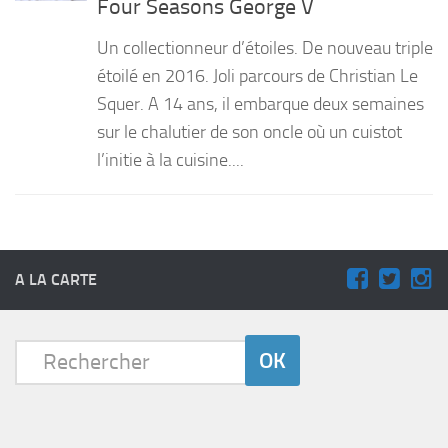
Four Seasons George V
PRODUITS
Un collectionneur d’étoiles. De nouveau triple
RECETTES
étoilé en 2016. Joli parcours de Christian Le
Squer. A 14 ans, il embarque deux semaines
Entrées
sur le chalutier de son oncle où un cuistot
Plats
l’initie à la cuisine....
Desserts
Sauces
A LA CARTE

##############################

== Work order ==
Would you return the material exactly, images excluded?

== Exercise answer ==
Four Seasons George V
PRODUITS
Un collectionneur d’étoiles. De nouveau triple
RECETTES
étoilé en 2016. Joli parcours de Christian Le
Squer. A 14 ans, il embarque deux semaines
Entrées
sur le chalutier de son oncle où un cuistot
Plats
l’initie à la cuisine....
Desserts
Sauces
A LA CARTE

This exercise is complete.